Dann ist auch schon der Tag gekommen, an dem wir Kermit 2 abholen wollen. Wird er so sein wie der erste?  Besser oder schlechter? Bald werden wir es erfahren.

Zu guter letzt, was bedeutet die Überschrift „Kulturschock Neuseeland“?

Wir sind mit Auckland nicht so recht warm geworden.

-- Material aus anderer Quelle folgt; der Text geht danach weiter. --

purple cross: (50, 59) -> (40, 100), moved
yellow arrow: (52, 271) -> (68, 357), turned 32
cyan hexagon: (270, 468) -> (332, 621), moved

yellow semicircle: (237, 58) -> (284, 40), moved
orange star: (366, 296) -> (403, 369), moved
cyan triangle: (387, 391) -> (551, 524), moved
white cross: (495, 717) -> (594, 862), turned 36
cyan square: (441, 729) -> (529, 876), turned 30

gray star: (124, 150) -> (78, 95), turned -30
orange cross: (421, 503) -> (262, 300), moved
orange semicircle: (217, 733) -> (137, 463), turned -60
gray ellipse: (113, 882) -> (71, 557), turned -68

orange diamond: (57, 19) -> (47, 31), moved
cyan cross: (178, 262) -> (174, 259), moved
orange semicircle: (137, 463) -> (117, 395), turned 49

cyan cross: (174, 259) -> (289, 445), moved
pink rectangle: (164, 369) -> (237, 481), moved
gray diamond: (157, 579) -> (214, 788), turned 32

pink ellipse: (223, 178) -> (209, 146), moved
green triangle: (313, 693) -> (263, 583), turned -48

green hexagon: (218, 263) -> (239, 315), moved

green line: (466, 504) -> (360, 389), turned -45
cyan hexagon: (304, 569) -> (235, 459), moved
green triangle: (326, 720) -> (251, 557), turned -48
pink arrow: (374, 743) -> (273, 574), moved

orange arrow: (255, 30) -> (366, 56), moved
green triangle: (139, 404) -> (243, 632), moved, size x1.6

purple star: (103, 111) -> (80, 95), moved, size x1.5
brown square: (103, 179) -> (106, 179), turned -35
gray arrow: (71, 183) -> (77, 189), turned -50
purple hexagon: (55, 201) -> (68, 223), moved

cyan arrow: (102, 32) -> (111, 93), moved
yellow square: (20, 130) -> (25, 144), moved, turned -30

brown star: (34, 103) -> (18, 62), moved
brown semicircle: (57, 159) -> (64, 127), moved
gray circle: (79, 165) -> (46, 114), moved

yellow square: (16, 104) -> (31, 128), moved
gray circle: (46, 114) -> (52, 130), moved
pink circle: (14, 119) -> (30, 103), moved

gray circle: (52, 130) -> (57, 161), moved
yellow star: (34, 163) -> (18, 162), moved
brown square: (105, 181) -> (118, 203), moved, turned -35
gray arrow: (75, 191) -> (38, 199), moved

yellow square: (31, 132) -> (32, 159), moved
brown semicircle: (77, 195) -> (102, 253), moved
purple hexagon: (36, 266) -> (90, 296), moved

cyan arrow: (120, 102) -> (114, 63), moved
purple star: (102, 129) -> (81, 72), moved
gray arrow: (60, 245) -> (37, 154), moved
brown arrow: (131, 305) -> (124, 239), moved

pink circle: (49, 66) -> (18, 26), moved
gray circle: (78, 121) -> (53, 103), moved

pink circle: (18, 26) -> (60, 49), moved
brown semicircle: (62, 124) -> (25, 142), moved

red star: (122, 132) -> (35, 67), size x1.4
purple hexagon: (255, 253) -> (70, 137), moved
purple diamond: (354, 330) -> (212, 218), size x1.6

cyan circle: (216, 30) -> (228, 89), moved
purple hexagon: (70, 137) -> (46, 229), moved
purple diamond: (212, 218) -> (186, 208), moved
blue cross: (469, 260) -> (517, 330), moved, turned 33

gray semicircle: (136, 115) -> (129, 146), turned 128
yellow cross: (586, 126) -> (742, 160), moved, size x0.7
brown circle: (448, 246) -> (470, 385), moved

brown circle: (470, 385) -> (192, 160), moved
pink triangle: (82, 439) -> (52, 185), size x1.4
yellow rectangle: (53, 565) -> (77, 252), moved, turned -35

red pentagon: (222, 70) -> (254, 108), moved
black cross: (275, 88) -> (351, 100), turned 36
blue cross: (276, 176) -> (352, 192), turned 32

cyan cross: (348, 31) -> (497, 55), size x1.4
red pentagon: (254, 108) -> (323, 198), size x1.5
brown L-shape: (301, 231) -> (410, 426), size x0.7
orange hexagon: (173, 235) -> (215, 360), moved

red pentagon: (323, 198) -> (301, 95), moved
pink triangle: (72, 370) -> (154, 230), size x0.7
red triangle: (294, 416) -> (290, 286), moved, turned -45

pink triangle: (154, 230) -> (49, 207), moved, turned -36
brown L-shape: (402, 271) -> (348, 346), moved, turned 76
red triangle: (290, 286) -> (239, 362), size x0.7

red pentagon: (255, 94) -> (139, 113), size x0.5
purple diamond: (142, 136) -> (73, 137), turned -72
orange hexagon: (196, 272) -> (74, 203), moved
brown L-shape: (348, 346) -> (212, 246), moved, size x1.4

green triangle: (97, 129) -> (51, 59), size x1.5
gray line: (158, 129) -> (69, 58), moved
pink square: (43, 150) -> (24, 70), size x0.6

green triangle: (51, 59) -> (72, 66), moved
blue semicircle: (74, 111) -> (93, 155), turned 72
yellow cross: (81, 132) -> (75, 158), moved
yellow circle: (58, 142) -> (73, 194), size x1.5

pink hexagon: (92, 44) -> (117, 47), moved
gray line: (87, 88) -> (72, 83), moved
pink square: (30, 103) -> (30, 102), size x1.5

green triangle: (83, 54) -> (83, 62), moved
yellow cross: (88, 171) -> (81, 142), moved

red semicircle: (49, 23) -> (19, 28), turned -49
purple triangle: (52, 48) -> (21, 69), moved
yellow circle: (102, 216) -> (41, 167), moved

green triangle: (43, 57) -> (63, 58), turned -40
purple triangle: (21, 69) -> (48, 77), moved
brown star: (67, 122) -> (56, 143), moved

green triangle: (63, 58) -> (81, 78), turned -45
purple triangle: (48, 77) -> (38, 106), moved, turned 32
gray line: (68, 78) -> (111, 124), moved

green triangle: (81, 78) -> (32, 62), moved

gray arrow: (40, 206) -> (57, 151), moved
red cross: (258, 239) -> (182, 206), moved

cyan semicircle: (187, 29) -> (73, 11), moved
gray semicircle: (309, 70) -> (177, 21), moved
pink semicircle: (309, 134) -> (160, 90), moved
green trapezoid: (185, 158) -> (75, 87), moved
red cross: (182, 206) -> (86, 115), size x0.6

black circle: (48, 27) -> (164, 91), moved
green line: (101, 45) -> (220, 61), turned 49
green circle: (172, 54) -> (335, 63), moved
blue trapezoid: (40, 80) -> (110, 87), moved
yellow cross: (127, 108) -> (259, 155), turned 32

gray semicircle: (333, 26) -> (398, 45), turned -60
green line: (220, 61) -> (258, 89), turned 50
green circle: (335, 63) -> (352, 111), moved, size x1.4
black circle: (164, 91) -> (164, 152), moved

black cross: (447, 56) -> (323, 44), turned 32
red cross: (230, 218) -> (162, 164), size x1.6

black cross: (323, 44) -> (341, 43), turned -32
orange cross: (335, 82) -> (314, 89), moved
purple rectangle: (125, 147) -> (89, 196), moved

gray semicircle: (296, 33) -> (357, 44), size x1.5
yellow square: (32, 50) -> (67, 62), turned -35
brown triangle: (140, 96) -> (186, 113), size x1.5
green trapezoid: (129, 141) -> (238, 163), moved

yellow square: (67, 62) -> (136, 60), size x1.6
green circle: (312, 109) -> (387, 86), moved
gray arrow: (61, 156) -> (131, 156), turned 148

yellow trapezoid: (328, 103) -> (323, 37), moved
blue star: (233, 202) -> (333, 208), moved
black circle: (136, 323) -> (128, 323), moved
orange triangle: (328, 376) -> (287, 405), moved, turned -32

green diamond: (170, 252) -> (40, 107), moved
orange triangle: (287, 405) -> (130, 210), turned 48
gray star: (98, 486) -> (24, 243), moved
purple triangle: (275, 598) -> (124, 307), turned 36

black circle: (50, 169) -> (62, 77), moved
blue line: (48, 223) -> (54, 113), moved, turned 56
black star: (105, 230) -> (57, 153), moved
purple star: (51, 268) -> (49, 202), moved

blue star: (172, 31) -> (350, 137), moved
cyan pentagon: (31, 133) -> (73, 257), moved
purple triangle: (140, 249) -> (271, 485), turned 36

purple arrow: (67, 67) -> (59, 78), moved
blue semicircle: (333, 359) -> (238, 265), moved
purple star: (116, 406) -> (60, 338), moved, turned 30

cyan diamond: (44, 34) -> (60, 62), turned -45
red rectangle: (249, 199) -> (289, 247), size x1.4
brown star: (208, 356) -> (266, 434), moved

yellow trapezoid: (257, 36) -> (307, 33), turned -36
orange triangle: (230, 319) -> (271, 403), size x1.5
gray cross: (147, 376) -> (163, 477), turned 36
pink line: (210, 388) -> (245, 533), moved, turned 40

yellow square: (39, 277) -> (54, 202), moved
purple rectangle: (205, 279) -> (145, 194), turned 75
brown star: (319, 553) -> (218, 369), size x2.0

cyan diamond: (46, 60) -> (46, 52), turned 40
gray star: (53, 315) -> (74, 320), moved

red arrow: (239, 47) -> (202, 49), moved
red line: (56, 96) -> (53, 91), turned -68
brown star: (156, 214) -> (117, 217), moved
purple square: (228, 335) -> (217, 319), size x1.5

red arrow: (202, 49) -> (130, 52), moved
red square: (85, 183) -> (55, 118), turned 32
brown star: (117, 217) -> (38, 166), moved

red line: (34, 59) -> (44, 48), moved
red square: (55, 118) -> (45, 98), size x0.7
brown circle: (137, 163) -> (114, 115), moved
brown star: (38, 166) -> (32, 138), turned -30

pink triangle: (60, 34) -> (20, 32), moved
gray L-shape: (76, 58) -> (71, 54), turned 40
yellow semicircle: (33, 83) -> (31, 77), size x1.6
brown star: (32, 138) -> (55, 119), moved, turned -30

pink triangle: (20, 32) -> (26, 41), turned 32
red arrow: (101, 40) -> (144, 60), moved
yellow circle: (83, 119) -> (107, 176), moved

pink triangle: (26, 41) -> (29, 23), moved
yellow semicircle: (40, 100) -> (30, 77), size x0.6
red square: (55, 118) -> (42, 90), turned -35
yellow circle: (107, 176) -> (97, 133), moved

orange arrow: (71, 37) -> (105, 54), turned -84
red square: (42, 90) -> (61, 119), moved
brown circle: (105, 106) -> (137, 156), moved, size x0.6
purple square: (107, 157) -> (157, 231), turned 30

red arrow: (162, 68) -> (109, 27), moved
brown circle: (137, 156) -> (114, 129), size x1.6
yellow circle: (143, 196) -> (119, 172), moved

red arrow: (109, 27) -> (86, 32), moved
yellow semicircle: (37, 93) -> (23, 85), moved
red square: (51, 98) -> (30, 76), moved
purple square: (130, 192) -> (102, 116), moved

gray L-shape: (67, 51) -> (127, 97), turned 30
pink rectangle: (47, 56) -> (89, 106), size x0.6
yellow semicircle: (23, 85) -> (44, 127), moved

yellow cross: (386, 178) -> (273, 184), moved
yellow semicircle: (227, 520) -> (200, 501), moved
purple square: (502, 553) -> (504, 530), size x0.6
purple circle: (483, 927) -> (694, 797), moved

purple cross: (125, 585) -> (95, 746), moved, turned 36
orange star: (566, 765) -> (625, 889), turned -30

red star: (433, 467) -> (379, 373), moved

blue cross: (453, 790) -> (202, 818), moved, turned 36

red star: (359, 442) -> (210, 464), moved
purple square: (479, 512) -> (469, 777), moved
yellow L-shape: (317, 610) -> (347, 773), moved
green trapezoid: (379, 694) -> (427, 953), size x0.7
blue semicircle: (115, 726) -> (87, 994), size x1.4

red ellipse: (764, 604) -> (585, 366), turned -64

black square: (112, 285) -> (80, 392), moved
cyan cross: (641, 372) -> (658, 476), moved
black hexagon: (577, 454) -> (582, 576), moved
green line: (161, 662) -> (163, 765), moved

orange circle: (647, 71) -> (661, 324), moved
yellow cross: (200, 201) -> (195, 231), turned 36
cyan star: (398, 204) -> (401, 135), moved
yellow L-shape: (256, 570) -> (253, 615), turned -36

Zum einen ist es hier noch wesentlich kühler als vorher in den australischen Städten. Klar, das Frühjahr hat erst begonnen. Wir vermissen jedoch auch die Lockerheit und Servicefreundlichkeit Australiens. In der Touristeninfo i-Site fühlten wir uns abgebügelt, Fragen wurden mit dem Hinweis auf vorhandene Prospekte beantwortet. Das öffentliche Bussystem ist fast undurchschaubar, die Dame hinterm Info-Schalter am Busbahnhof konnte kaum helfen und wurde zudem etwas pampig. Auf den Bus haben wir mehrfach ziemlich lange gewartet. Dann gibt es im Straßenverkehr Staus und eine ähnliche Hektik wie in Deutschland. Lauter Kleinigkeiten, die uns den Aufenthalt bis dato unnötig schwer machen.